LATAM Revista Latinoamericana de Ciencias Sociales y Humanidades, Asunción, Paraguay.
ISSN en línea: 2789-3855, octubre, 2023, Volumen IV, Número 4 p 1026.
DOI: https://doi.org/10.56712/latam.v4i4.1281
Aplicación del principio de juridicidad dentro de los
procedimientos administrativos
Application of the principle of legality within administrative procedures
María Yokir Reyna Zambrano
Myreyna@sangregorio.edu.ec
http://orcid.org/0000-0003-0664-9604
Universidad San Gregorio de Portoviejo
Portoviejo – Ecuador
Artículo recibido: 11 de octubre de 2023. Aceptado para publicación: 26 de octubre de 2023.

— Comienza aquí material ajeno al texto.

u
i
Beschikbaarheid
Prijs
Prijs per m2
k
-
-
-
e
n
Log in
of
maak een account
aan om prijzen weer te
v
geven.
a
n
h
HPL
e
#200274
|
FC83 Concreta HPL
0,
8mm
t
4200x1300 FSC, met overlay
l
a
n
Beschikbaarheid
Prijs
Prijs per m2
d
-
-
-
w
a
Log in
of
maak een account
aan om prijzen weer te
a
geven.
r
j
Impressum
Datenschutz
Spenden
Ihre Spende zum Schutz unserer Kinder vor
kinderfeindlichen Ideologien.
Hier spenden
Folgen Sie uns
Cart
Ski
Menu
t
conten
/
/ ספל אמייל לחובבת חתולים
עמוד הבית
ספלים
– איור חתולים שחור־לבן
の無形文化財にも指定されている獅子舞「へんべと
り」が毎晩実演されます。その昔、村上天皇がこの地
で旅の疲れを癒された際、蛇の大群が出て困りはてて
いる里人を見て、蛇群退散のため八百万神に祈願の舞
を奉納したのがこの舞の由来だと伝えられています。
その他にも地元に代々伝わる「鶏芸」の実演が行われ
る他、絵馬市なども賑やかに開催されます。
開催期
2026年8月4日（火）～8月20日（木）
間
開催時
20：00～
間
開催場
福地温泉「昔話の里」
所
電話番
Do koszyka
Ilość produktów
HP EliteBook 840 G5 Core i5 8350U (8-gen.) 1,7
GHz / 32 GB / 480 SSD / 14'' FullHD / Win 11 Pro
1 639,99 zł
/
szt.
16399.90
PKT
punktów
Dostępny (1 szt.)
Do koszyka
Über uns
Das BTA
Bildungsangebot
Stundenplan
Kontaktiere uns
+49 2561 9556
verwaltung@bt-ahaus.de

Conflictos de Interés: Ninguno que declarar.
Resumen
Desde el 7 de julio de 2018, se marcó un avance del derecho administrativo ecuatoriano, con la
vigencia de un nuevo cuerpo normativo denominado Código Orgánico Administrativo, que regule el
ejercicio de la función administrativa de algunos órganos públicos en los procedimientos
administrativos que, de acuerdo con autores, se convierte en un instrumento de gobierno y de control
y una medida elocuente del apego a la ley de los gobiernos, pero también sujeto al a la aplicación de
principios en sus decisiones, sin menoscabar los derechos de los particulares. Entre estos principios,
se encuentra el de juridicidad, considerado como una extensión del principio constitucional de
legalidad, mismo que ya no solo se limita a la obligatoriedad de aplicar la Constitución y los
instrumentos internacionales, sino que sus actuaciones administrativas lleva implícita la aplicación
de la justicia y razonabilidad. En este sentido, el objetivo de la presente investigación es determinar el
alcance de aplicación que tiene este principio de juridicidad dentro de los procedimientos
administrativos, a través de una metodología de investigación cualitativa, empleando la revisión
bibliográfica y documental. Los resultados demuestran que, dentro del procedimiento administrativo
este principio se ha implementado como un límite a las prerrogativas que goza u ostenta la
administración pública adecuándose a las normativas jerárquicamente establecidas, conservando
ciertas potestades con criterios de igualdad, buena fe, discrecionalidad, y finalidad en sus decisiones.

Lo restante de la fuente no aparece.